Fifty miles out to sea from San Diego, in the middle of April, under a perfectly clear blue sky, NOAA Fisheries scientists Tomo Eguchi and Jeff Seminoff leaned over the side of a rubber inflatable boat and lowered a juvenile loggerhead sea turtle into the water. That turtle was a trailblazer—the first of its kind ever released off the West Coast of the United States with a satellite transmitter attached.
Once he was in the water, the little guy—“he’s about the size of a dinner plate,” Seminoff said—paddled away to begin a long journey. He’s been beaming back his location ever since.
That location data will help scientists answer some very important questions about this endangered species.

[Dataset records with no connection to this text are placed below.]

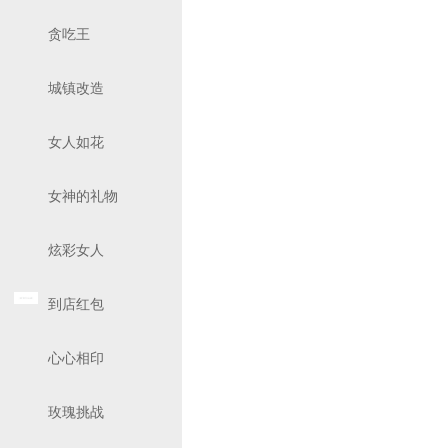
贪吃王
城镇改造
女人如花
女神的礼物
炫彩女人
到店红包
心心相印
玫瑰挑战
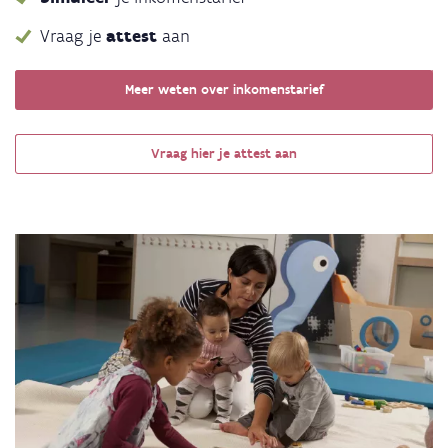
Vraag je
attest
aan
Meer weten over inkomenstarief
Vraag hier je attest aan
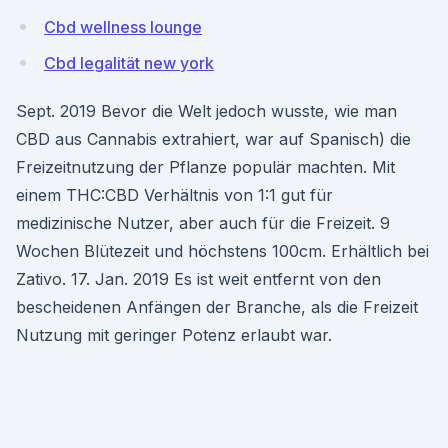
Cbd wellness lounge
Cbd legalität new york
Sept. 2019 Bevor die Welt jedoch wusste, wie man
CBD aus Cannabis extrahiert, war auf Spanisch) die
Freizeitnutzung der Pflanze populär machten. Mit
einem THC:CBD Verhältnis von 1:1 gut für
medizinische Nutzer, aber auch für die Freizeit. 9
Wochen Blütezeit und höchstens 100cm. Erhältlich bei
Zativo. 17. Jan. 2019 Es ist weit entfernt von den
bescheidenen Anfängen der Branche, als die Freizeit
Nutzung mit geringer Potenz erlaubt war.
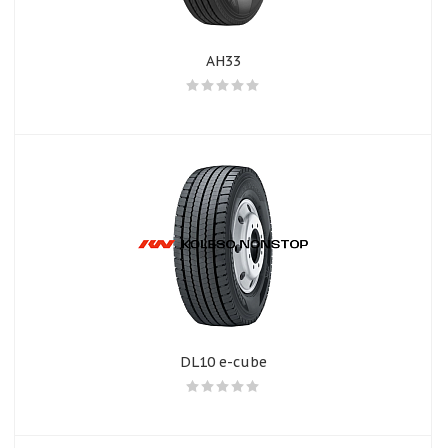
AH33
DL10 e-cube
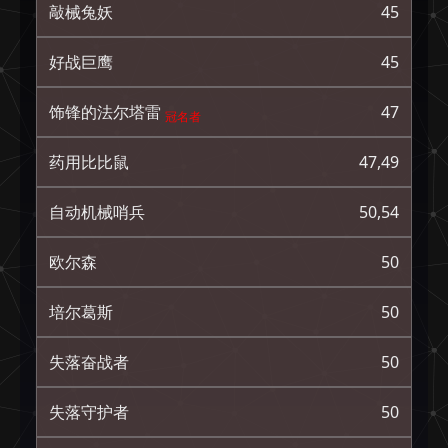
敲械兔妖
45
好战巨鹰
45
饰锋的法尔塔雷
47
冠名者
药用比比鼠
47,49
自动机械哨兵
50,54
欧尔森
50
培尔葛斯
50
失落奋战者
50
失落守护者
50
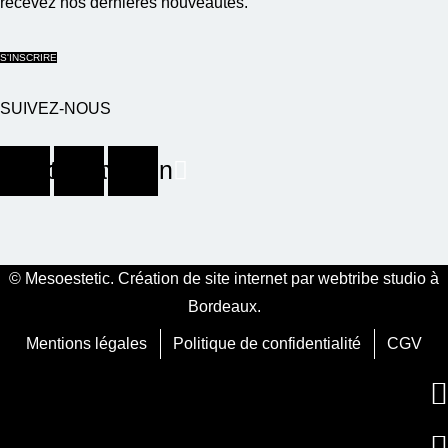
recevez nos dernières nouveautés.
S'INSCRIRE
SUIVEZ-NOUS
cebook
Instagram
Linkedin
© Mesoestetic.
Création de site internet par webtribe studio à
Bordeaux
.
Mentions légales
Politique de confidentialité
CGV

“We know that there are juvenile loggerheads in this part of the Pacific, but they’re small and very hard to spot,” Eguchi said. “So we don’t have good data on what types of habitat they’re using.”
Part of the reason for the mystery is that, although scientists have long been tagging adult sea turtles, the transmitters have only recently been made small enough to attach to juvenile sea turtles. Today, new tagging methods are quickly shedding light on what scientists once called the “lost years”—the early years of a sea turtle’s life when their migration patterns were mostly unknown.
Scientists have known for a while, however, that juvenile loggerheads sometimes use the same habitat as swordfish, especially when the water becomes unusually warm. They know this because loggerheads are occasionally caught in the gillnets used by swordfish fishermen.